■ **DIRECTIONS FOR THIS TASK**: With all images left out, restate the records below exactly as written.

:: ENTRIES PROVIDED ::

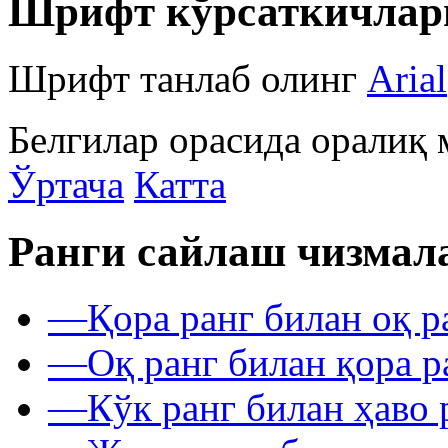
Шрифт кўрсаткичлар
Шрифт танлаб олинг
Arial
Белгилар орасида оралиқ 
Ўртача
Катта
Ранги сайлаш чизмал
—
Қора ранг билан оқ р
—
Оқ ранг билан қора р
—
Кўк ранг билан ҳаво 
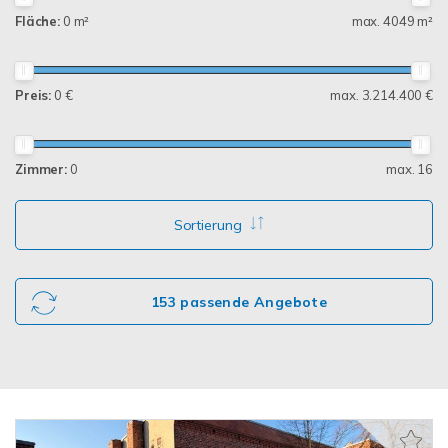
Fläche:
0 m²
max. 4049 m²
Preis:
0 €
max. 3.214.400 €
Zimmer:
0
max. 16
Sortierung
153 passende Angebote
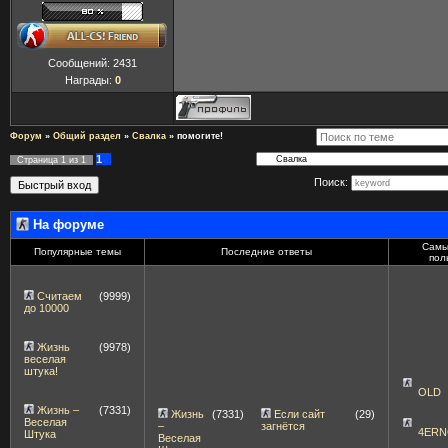
Сообщений:
2431
Награды:
0
Форум
»
Общий раздел
»
Свалка
»
помогите!
1
Страница
1
из
1
Поиск:
На форуме
Самы
Популярные темы
Последние ответы
пол
Считаем
(9999)
до 10000
Жизнь
(9978)
веселая
штука!
OLD
Жизнь –
(7331)
Жизнь
(7331)
Если сайт
(29)
Веселая
–
загнётся
4ERN
Штука
Веселая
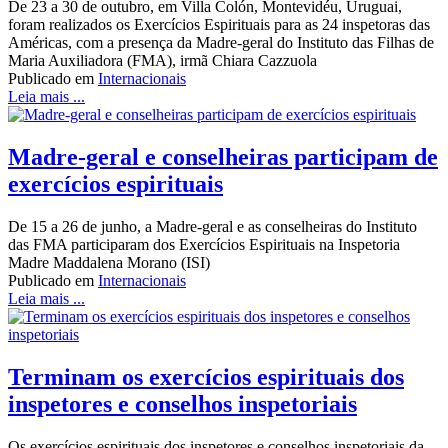
De 23 a 30 de outubro, em Villa Colón, Montevidéu, Uruguai,
foram realizados os Exercícios Espirituais para as 24 inspetoras das
Américas, com a presença da Madre-geral do Instituto das Filhas de
Maria Auxiliadora (FMA), irmã Chiara Cazzuola
Publicado em
Internacionais
Leia mais ...
Madre-geral e conselheiras participam de
exercícios espirituais
De 15 a 26 de junho, a Madre-geral e as conselheiras do Instituto
das FMA participaram dos Exercícios Espirituais na Inspetoria
Madre Maddalena Morano (ISI)
Publicado em
Internacionais
Leia mais ...
Terminam os exercícios espirituais dos
inspetores e conselhos inspetoriais
Os exercícios espirituais dos inspetores e conselhos inspetoriais da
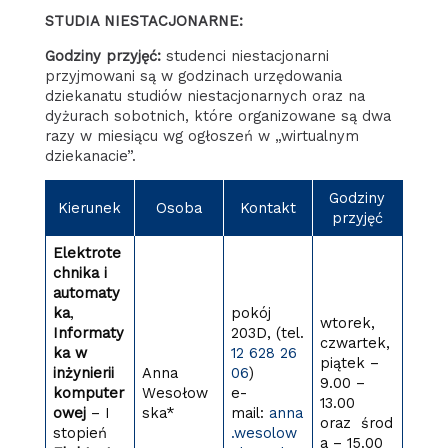
STUDIA NIESTACJONARNE:
Godziny przyjęć:
studenci niestacjonarni
przyjmowani są w godzinach urzędowania
dziekanatu studiów niestacjonarnych oraz na
dyżurach sobotnich, które organizowane są dwa
razy w miesiącu wg ogłoszeń w „wirtualnym
dziekanacie”.
Godziny
Kierunek
Osoba
Kontakt
przyjęć
Elektrote
chnika i
automaty
ka
,
pokój
wtorek,
Informaty
203D, (tel.
czwartek,
ka w
12 628 26
piątek –
inżynierii
Anna
06
)
9.00 –
komputer
Wesołow
e-
13.00
owej
– I
ska*
mail:
anna
oraz środ
stopień
.wesolow
a – 15.00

:::

■ **RESULT OF THE TASK**:
Шрифт кўрсаткичлар
Шрифт танлаб олинг
Arial
Белгилар орасида оралиқ 
Ўртача
Катта
Ранги сайлаш чизмал
—
Қора ранг билан оқ р
—
Оқ ранг билан қора р
—
Кўк ранг билан ҳаво 
Fläche:
0 m²
max. 4049 m²
Preis:
0 €
max. 3.214.400 €
Zimmer:
0
max. 16
Sortierung
153 passende Angebote
Сообщений:
2431
Награды:
0
Форум
»
Общий раздел
»
Свалка
»
помогите!
1
Страница
1
из
1
Поиск:
На форуме
Самы
Популярные темы
Последние ответы
пол
Считаем
(9999)
до 10000
Жизнь
(9978)
веселая
штука!
OLD
Жизнь –
(7331)
Жизнь
(7331)
Если сайт
(29)
Веселая
–
загнётся
4ERN
Штука
Веселая
De 23 a 30 de outubro, em Villa Colón, Montevidéu, Uruguai,
foram realizados os Exercícios Espirituais para as 24 inspetoras das
Américas, com a presença da Madre-geral do Instituto das Filhas de
Maria Auxiliadora (FMA), irmã Chiara Cazzuola
Publicado em
Internacionais
Leia mais ...
Madre-geral e conselheiras participam de
exercícios espirituais
De 15 a 26 de junho, a Madre-geral e as conselheiras do Instituto
das FMA participaram dos Exercícios Espirituais na Inspetoria
Madre Maddalena Morano (ISI)
Publicado em
Internacionais
Leia mais ...
Terminam os exercícios espirituais dos
inspetores e conselhos inspetoriais
Os exercícios espirituais dos inspetores e conselhos inspetoriais da
STUDIA NIESTACJONARNE:
Godziny przyjęć:
studenci niestacjonarni
przyjmowani są w godzinach urzędowania
dziekanatu studiów niestacjonarnych oraz na
dyżurach sobotnich, które organizowane są dwa
razy w miesiącu wg ogłoszeń w „wirtualnym
dziekanacie”.
Godziny
Kierunek
Osoba
Kontakt
przyjęć
Elektrote
chnika i
automaty
ka
,
pokój
wtorek,
Informaty
203D, (tel.
czwartek,
ka w
12 628 26
piątek –
inżynierii
Anna
06
)
9.00 –
komputer
Wesołow
e-
13.00
owej
– I
ska*
mail:
anna
oraz środ
stopień
.wesolow
a – 15.00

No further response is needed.